Important to start the node with flags +RTS -N4 -RTS for 4 cores, or +RTS -N8 -RTS, otherwise it will stick at utilizing no more then 2 cores in paralel.
It would be great to get some insights into what the “TraceMempool” flag in the config actually does, and what the effect of turning it off is. The different between on and off in CPU usage is ~ a factor 8 in my case. (~5% when off => ~40% when on), and it results in ~10k log messages an hour:
I can not believe that the mere logging, results in this much CPU usage.
If the point of the setting is not about the logging of transaction, but about the actual settling / validating of them, there are some other questions:
Why does the node attempt to validate the same transaction multiple times (logically resulting in everything after the first time failing)
What is the added value of a node with “TraceMempool” off, if it results in it no longer validating the transactions? Is it enough to do this only on BP-Nodes? What is the effect on the network if we would turn this trace off on all relays?

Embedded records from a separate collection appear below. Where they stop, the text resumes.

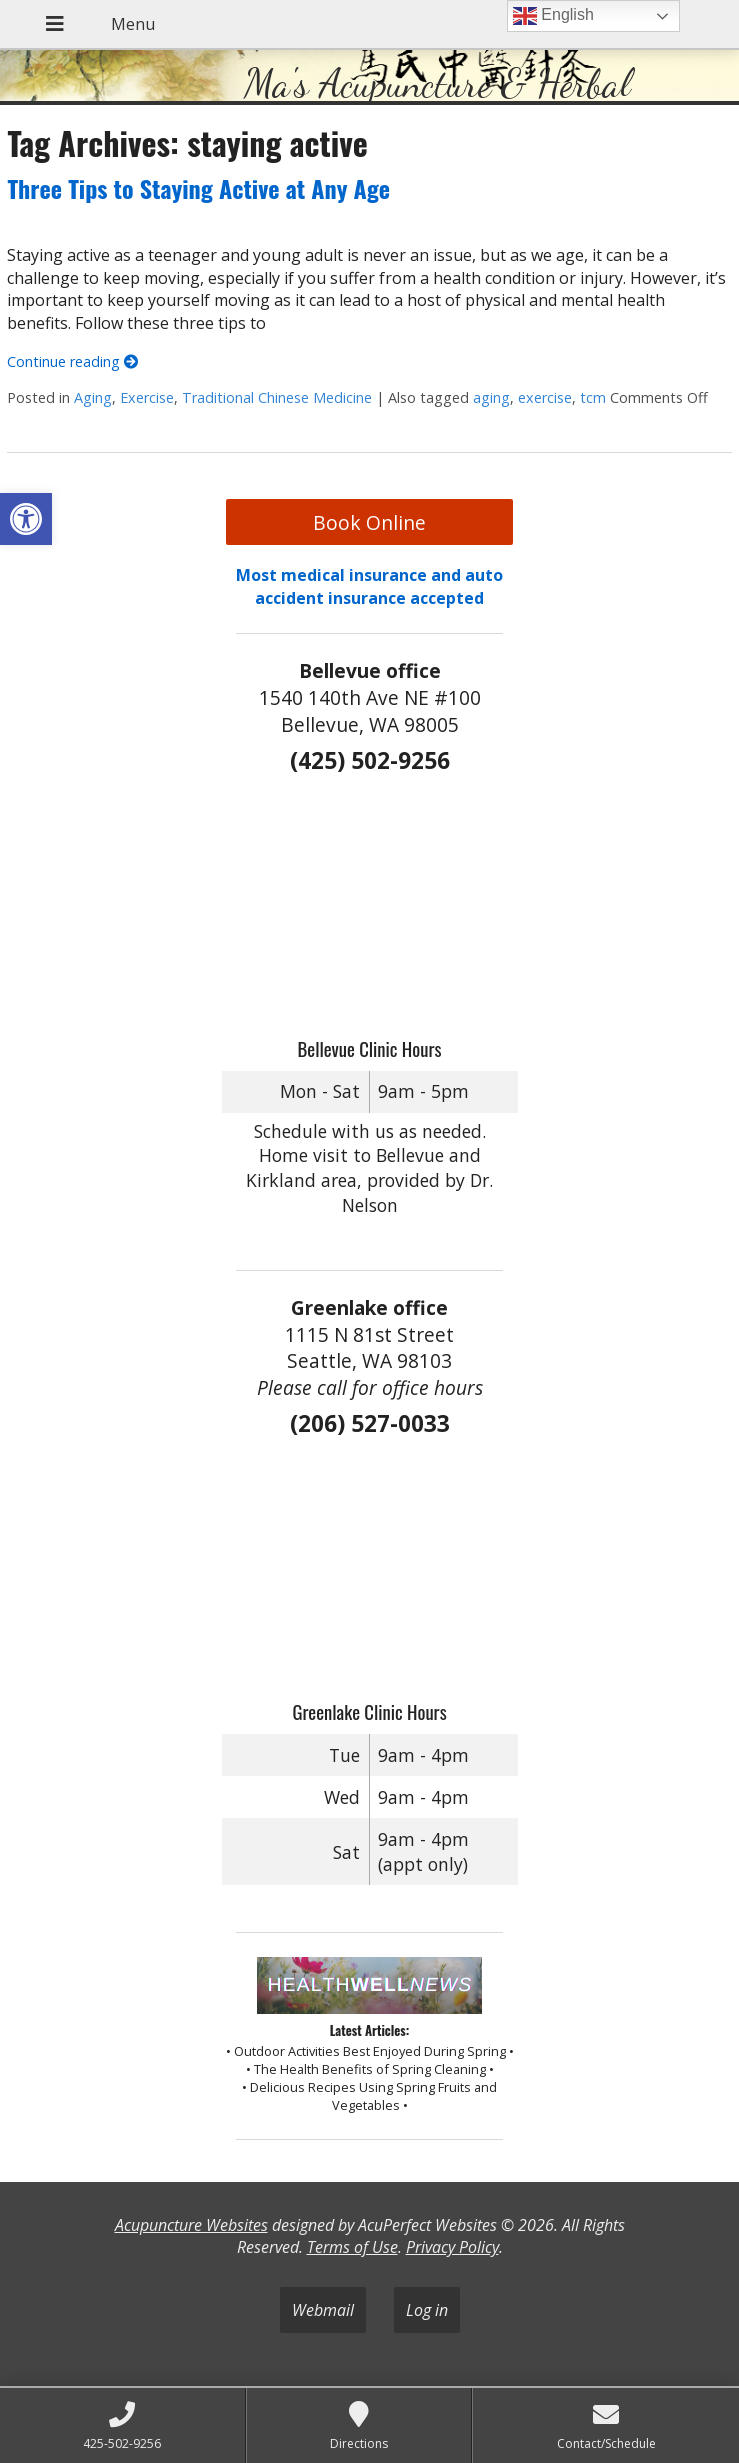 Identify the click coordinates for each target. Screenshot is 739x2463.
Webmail (323, 2310)
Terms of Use (352, 2247)
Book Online (369, 522)
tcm (593, 397)
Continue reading (72, 361)
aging (491, 397)
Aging (93, 397)
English (553, 16)
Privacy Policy (452, 2247)
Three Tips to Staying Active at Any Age (198, 188)
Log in (427, 2310)
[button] (26, 519)
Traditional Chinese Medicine (277, 397)
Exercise (147, 397)
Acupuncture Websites (191, 2225)
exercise (545, 397) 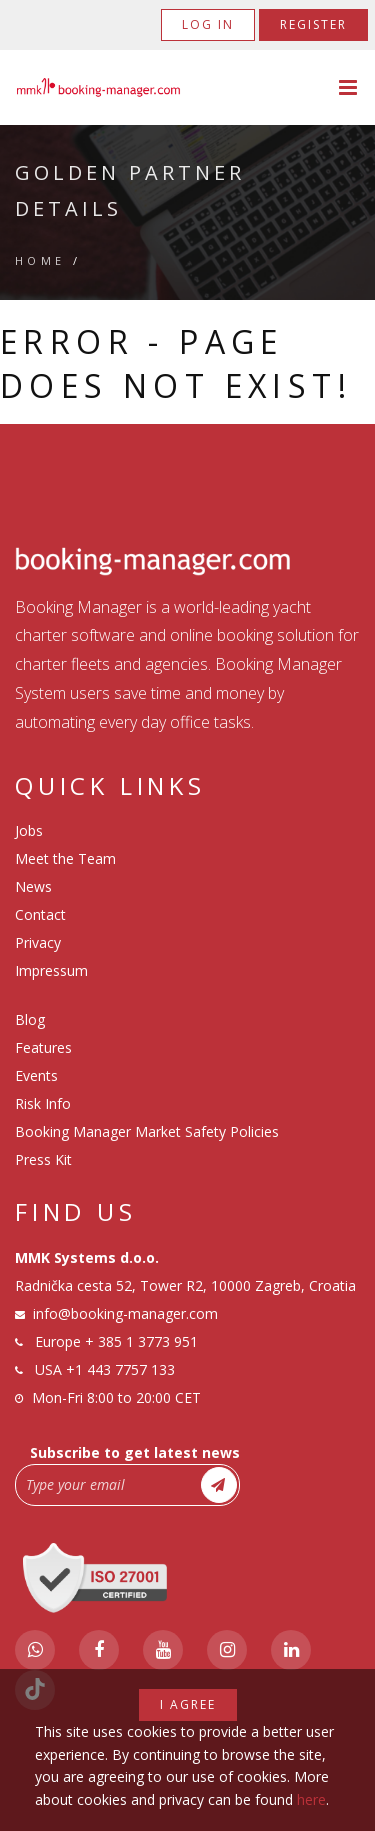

I think the link from my previous reply give the answer for your first point.
For the second point, all the Trace are used to log what’s happening on your relays/block-producer. Turning them on/off only affect the informations you want to display or save in text file.
This doesn’t affect the core behaviour of the node.
I only turned it ON on the Block-producer and was able to create blocks.
I see what you are saying, but as I mentioned in my previous message, it is hard for me to believe that just the logging of ~10k lines will cost ~35% of my CPU capacity (that would be some crappy coding if it does)… so there must be more going on! I simply want to understand what that is, and what the effect is of turning it off, not just for my BPnode, but for the network as a whole.
It’s just that enabling tracing of mempool data implies creating a log entry detailing the problem listing the utxo involved in a very inefficient way, this was fix for Shelley in this PR but removed when they switched to the Mary era…
It’s very good replies for me. But I think can’t check the tx is meaning of I don’t know my pool status. So I changed 1 relay config. We need to trace that issue.